The entries are to be repeated exactly, with all pictures omitted.

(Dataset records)
-- -- --
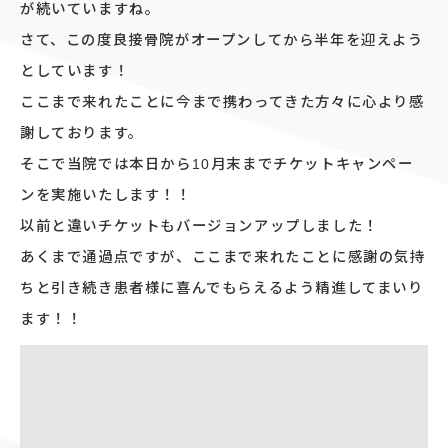
が続いていますね。
さて、この度良接骨院がオープンしてから半年を迎えよう
としています！
ここまで来れたことに今まで携わってきた方々に心より感
謝しております。
そこで当院では本日から10月末までチケットキャンペー
ンを実施いたします！！
以前と違いチケットもバージョンアップしました！
あくまで通過点ですが、ここまで来れたことに感謝の気持
ちと引き続き患者様に喜んでもらえるよう精進してまいり
ます！！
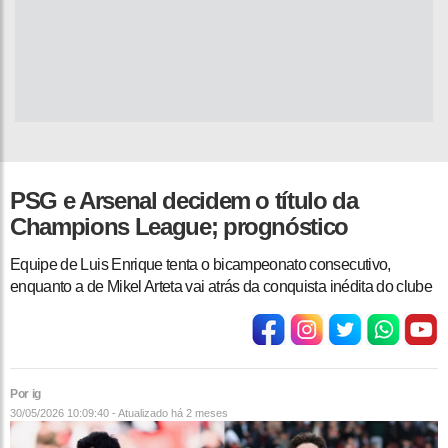
PSG e Arsenal decidem o título da
Champions League; prognóstico
Equipe de Luis Enrique tenta o bicampeonato consecutivo,
enquanto a de Mikel Arteta vai atrás da conquista inédita do clube
Por ig
30/05/2026 10:09:40 - Atualizado
há 2 meses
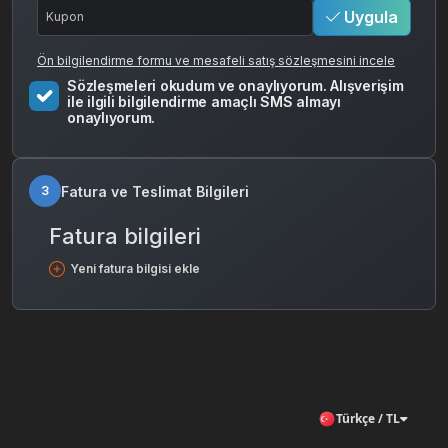
Uygula
Ön bilgilendirme formu ve mesafeli satış sözleşmesini incele
Sözleşmeleri okudum ve onaylıyorum. Alışverişim
ile ilgili bilgilendirme amaçlı SMS almayı
onaylıyorum.
Fatura ve Teslimat Bilgileri
3
Fatura bilgileri
Yeni fatura bilgisi ekle
Türkçe / TL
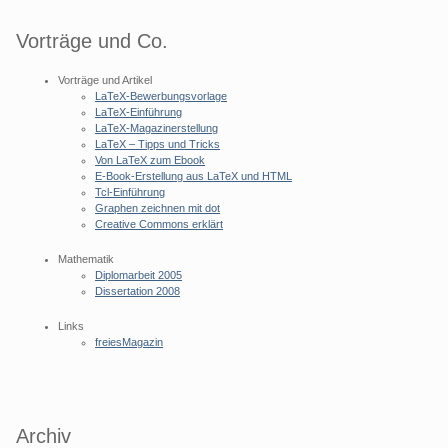
Vorträge und Co.
Vorträge und Artikel
LaTeX-Bewerbungsvorlage
LaTeX-Einführung
LaTeX-Magazinerstellung
LaTeX – Tipps und Tricks
Von LaTeX zum Ebook
E-Book-Erstellung aus LaTeX und HTML
Tcl-Einführung
Graphen zeichnen mit dot
Creative Commons erklärt
Mathematik
Diplomarbeit 2005
Dissertation 2008
Links
freiesMagazin
Archiv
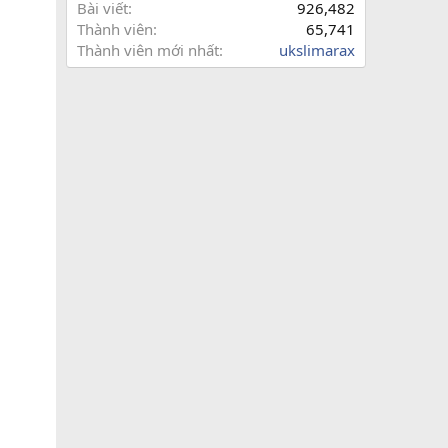
Bài viết
926,482
Thành viên
65,741
Thành viên mới nhất
ukslimarax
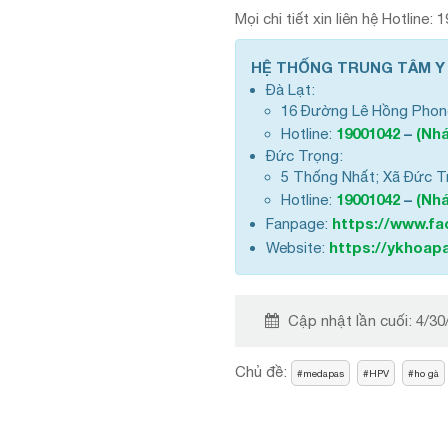
Mọi chi tiết xin liên hệ Hotline
HỆ THỐNG TRUNG TÂM Y
Đà Lạt:
16 Đường Lê Hồng Phon
19001042
–
(Nhá
Hotline:
Đức Trọng:
5 Thống Nhất; Xã Đức T
19001042
–
(Nhá
Hotline:
https://www.f
Fanpage:
https://ykhoapa
Website:
Cập nhật lần cuối:
4/30
Chủ đề:
medapas
HPV
ho gà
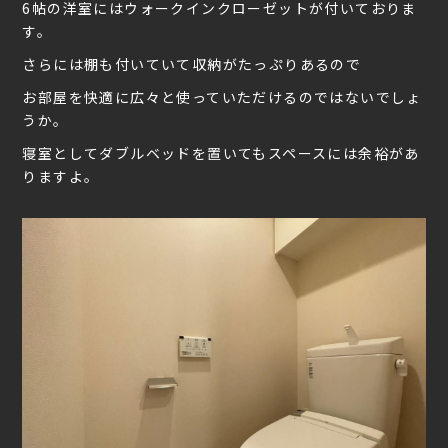
6帖の洋室にはウォークインクローゼットが付いておりま
す。
さらには棚も付いていて収納がたっぷりあるので
お部屋を快適に広々と使っていただけるのではないでしょ
うか。
寝室としてダブルベッドを置いてもスペースには余裕があ
りますよ。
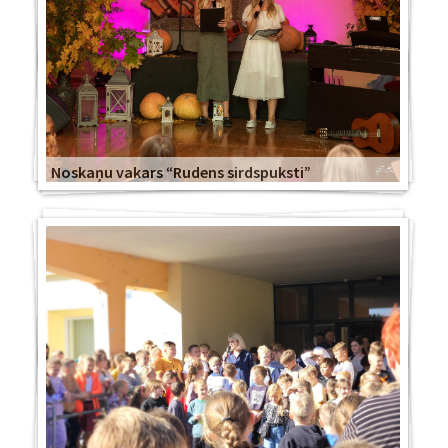
Noskaņu vakars “Rudens sirdspuksti”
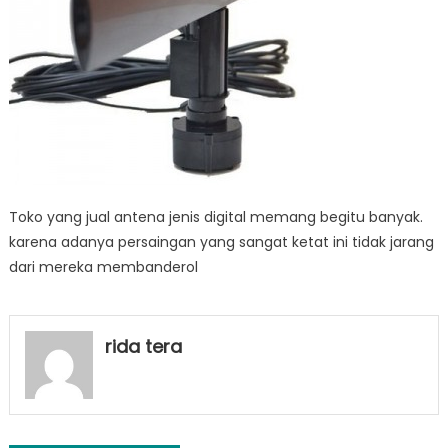
Toko yang jual antena jenis digital memang begitu banyak.
karena adanya persaingan yang sangat ketat ini tidak jarang
dari mereka membanderol
rida tera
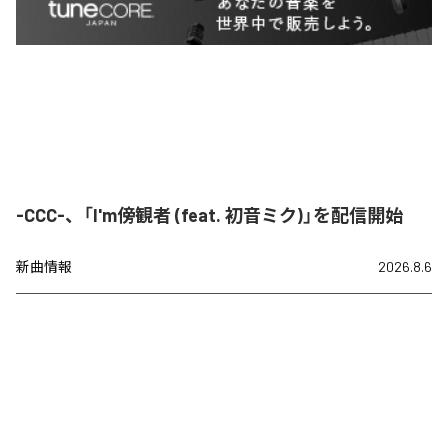
-CCC-、「I'm傍観者 (feat. 初音ミク)」を配信開始
新曲情報
2026.8.6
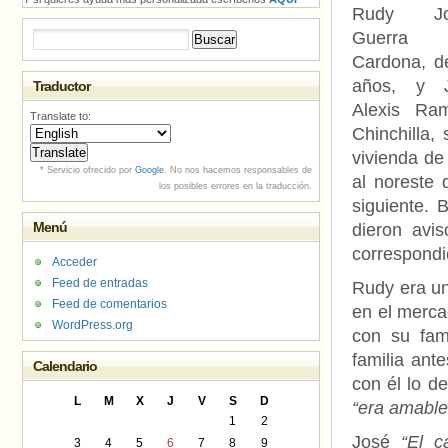
Rudy Jo
Guerra
Buscar:
Cardona, d
años, y 
Traductor
Alexis Ram
Translate to:
Chinchilla,
vivienda de
* Servicio ofrecido por
Google
. No nos hacemos responsables de
al noreste 
los posibles errores en la traducción.
siguiente. 
Menú
dieron avis
correspondi
Acceder
Feed de entradas
Rudy era un
Feed de comentarios
en el merca
WordPress.org
con su fam
familia ant
Calendario
con él lo d
L
M
X
J
V
S
D
“era amable,
1
2
José
“El c
3
4
5
6
7
8
9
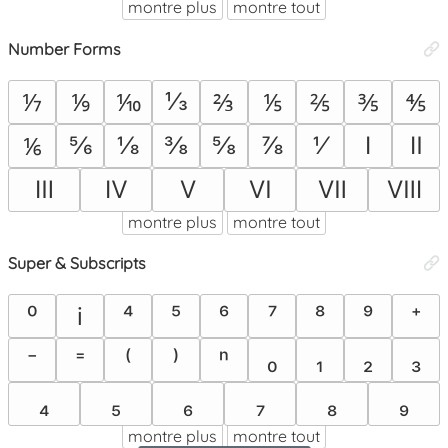
montre plus
montre tout
Number Forms
⅓
⅐
⅑
⅒
⅔
⅕
⅖
⅗
⅘
⅚
⅛
⅜
⅝
⅞
⅟
Ⅰ
Ⅱ
⅙
Ⅲ
Ⅳ
Ⅴ
Ⅵ
Ⅶ
Ⅷ
montre plus
montre tout
Super & Subscripts
⁰
i
⁴
⁵
⁶
⁷
⁸
⁹
⁺
⁻
⁼
⁽
⁾
ⁿ
₀
₁
₂
₃
₄
₅
₆
₇
₈
₉
montre plus
montre tout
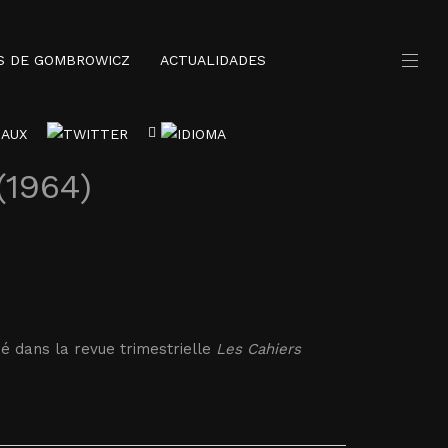
S DE GOMBROWICZ
ACTUALIDADES
(1964)
é dans la revue trimestrielle
Les Cahiers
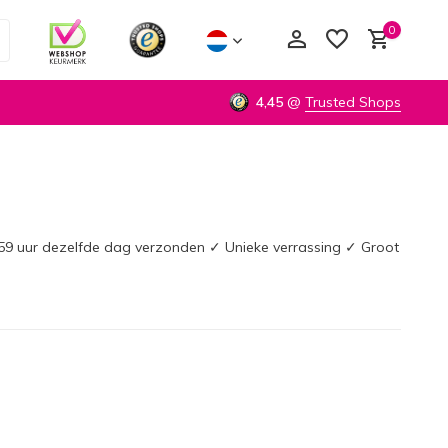
0
4,45
@
Trusted Shops
Account aanmaken
Account aanmaken
.59 uur dezelfde dag verzonden ✓ Unieke verrassing ✓ Groot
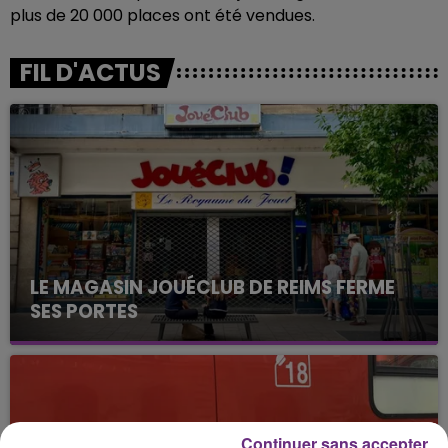
plus de 20 000 places ont été vendues.
FIL D'ACTUS
LE MAGASIN JOUÉCLUB DE REIMS FERME
SES PORTES
C'était l'une des institutions du centre-ville
rémois. Le magasin JouéClub est contraint de
fermer ses portes.
Continuer sans accepter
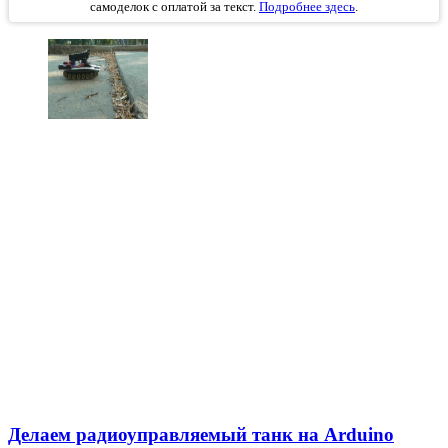
самоделок с оплатой за текст.
Подробнее здесь
.
Делаем радиоуправляемый танк на Arduino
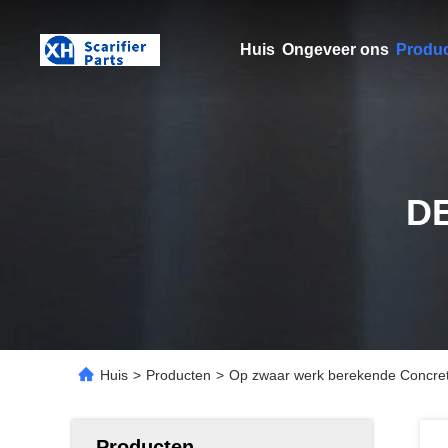
Huis
Ongeveer ons
Produ
D
Huis
>
Producten
>
Op zwaar werk berekende Concret
Producten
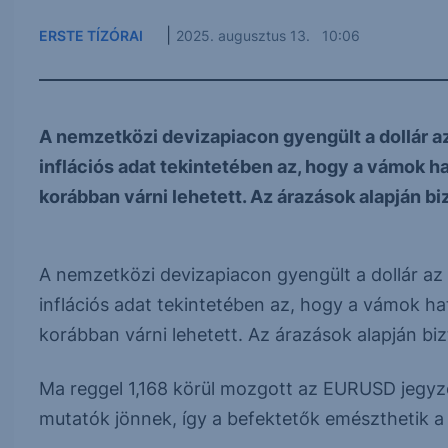
|
ERSTE TÍZÓRAI
2025. augusztus 13. 10:06
A nemzetközi devizapiacon gyengült a dollár az
inflációs adat tekintetében az, hogy a vámok h
korábban várni lehetett. Az árazások alapján biz
A nemzetközi devizapiacon gyengült a dollár az 
inflációs adat tekintetében az, hogy a vámok ha
korábban várni lehetett. Az árazások alapján b
Ma reggel 1,168 körül mozgott az EURUSD jegyzés
mutatók jönnek, így a befektetők emészthetik a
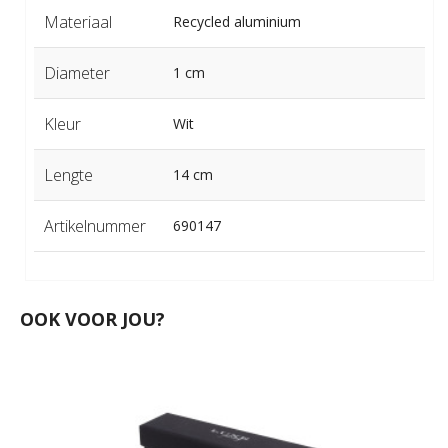
Materiaal
Recycled aluminium
Diameter
1 cm
Kleur
Wit
Lengte
14 cm
Artikelnummer
690147
OOK VOOR JOU?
-- -- --
### Completed task
が続いていますね。
さて、この度良接骨院がオープンしてから半年を迎えよう
としています！
ここまで来れたことに今まで携わってきた方々に心より感
謝しております。
そこで当院では本日から10月末までチケットキャンペー
ンを実施いたします！！
以前と違いチケットもバージョンアップしました！
あくまで通過点ですが、ここまで来れたことに感謝の気持
ちと引き続き患者様に喜んでもらえるよう精進してまいり
ます！！
PSG e Arsenal decidem o título da
Champions League; prognóstico
Equipe de Luis Enrique tenta o bicampeonato consecutivo,
enquanto a de Mikel Arteta vai atrás da conquista inédita do clube
Por ig
30/05/2026 10:09:40 - Atualizado
há 2 meses
Uygula
Ön bilgilendirme formu ve mesafeli satış sözleşmesini incele
Sözleşmeleri okudum ve onaylıyorum. Alışverişim
ile ilgili bilgilendirme amaçlı SMS almayı
onaylıyorum.
Fatura ve Teslimat Bilgileri
3
Fatura bilgileri
Yeni fatura bilgisi ekle
Türkçe / TL
Vorträge und Co.
Vorträge und Artikel
LaTeX-Bewerbungsvorlage
LaTeX-Einführung
LaTeX-Magazinerstellung
LaTeX – Tipps und Tricks
Von LaTeX zum Ebook
E-Book-Erstellung aus LaTeX und HTML
Tcl-Einführung
Graphen zeichnen mit dot
Creative Commons erklärt
Mathematik
Diplomarbeit 2005
Dissertation 2008
Links
freiesMagazin
Archiv
Bài viết
926,482
Thành viên
65,741
Thành viên mới nhất
ukslimarax
Mọi chi tiết xin liên hệ Hotline
HỆ THỐNG TRUNG TÂM Y
Đà Lạt:
16 Đường Lê Hồng Phon
19001042
–
(Nhá
Hotline:
Đức Trọng:
5 Thống Nhất; Xã Đức T
19001042
–
(Nhá
Hotline:
https://www.f
Fanpage:
https://ykhoapa
Website:
Cập nhật lần cuối:
4/30
Chủ đề:
medapas
HPV
ho gà
6帖の洋室にはウォークインクローゼットが付いておりま
す。
さらには棚も付いていて収納がたっぷりあるので
お部屋を快適に広々と使っていただけるのではないでしょ
うか。
寝室としてダブルベッドを置いてもスペースには余裕があ
りますよ。
Noskaņu vakars “Rudens sirdspuksti”
Toko yang jual antena jenis digital memang begitu banyak.
karena adanya persaingan yang sangat ketat ini tidak jarang
dari mereka membanderol
rida tera
-CCC-、「I'm傍観者 (feat. 初音ミク)」を配信開始
新曲情報
2026.8.6
Rudy Jo
Guerra
Buscar:
Cardona, d
años, y 
Traductor
Alexis Ram
Translate to:
Chinchilla,
vivienda de
* Servicio ofrecido por
Google
. No nos hacemos responsables de
al noreste 
los posibles errores en la traducción.
siguiente. 
Menú
dieron avis
correspondi
Acceder
Feed de entradas
Rudy era un
Feed de comentarios
en el merca
WordPress.org
con su fam
familia ant
Calendario
con él lo d
L
M
X
J
V
S
D
“era amable,
1
2
José
“El c
3
4
5
6
7
8
9
montre plus
montre tout
Number Forms
⅓
⅐
⅑
⅒
⅔
⅕
⅖
⅗
⅘
⅚
⅛
⅜
⅝
⅞
⅟
Ⅰ
Ⅱ
⅙
Ⅲ
Ⅳ
Ⅴ
Ⅵ
Ⅶ
Ⅷ
montre plus
montre tout
Super & Subscripts
⁰
i
⁴
⁵
⁶
⁷
⁸
⁹
⁺
⁻
⁼
⁽
⁾
ⁿ
₀
₁
₂
₃
₄
₅
₆
₇
₈
₉
montre plus
montre tout
S DE GOMBROWICZ
ACTUALIDADES
(1964)
é dans la revue trimestrielle
Les Cahiers
0
4,45
@
Trusted Shops
Account aanmaken
Account aanmaken
.59 uur dezelfde dag verzonden ✓ Unieke verrassing ✓ Groot
plus de 20 000 places ont été vendues.
FIL D'ACTUS
LE MAGASIN JOUÉCLUB DE REIMS FERME
SES PORTES
C'était l'une des institutions du centre-ville
rémois. Le magasin JouéClub est contraint de
fermer ses portes.
Continuer sans accepter
самоделок с оплатой за текст.
Подробнее здесь
.
Делаем радиоуправляемый танк на Arduino
Huis
Ongeveer ons
Produ
D
Huis
>
Producten
>
Op zwaar werk berekende Concret
Producten
|
ERSTE TÍZÓRAI
2025. augusztus 13. 10:06
A nemzetközi devizapiacon gyengült a dollár az
inflációs adat tekintetében az, hogy a vámok h
korábban várni lehetett. Az árazások alapján biz
A nemzetközi devizapiacon gyengült a dollár az 
inflációs adat tekintetében az, hogy a vámok ha
korábban várni lehetett. Az árazások alapján b
Ma reggel 1,168 körül mozgott az EURUSD jegyzés
mutatók jönnek, így a befektetők emészthetik a
Materiaal
Recycled aluminium
Diameter
1 cm
Kleur
Wit
Lengte
14 cm
Artikelnummer
690147
OOK VOOR JOU?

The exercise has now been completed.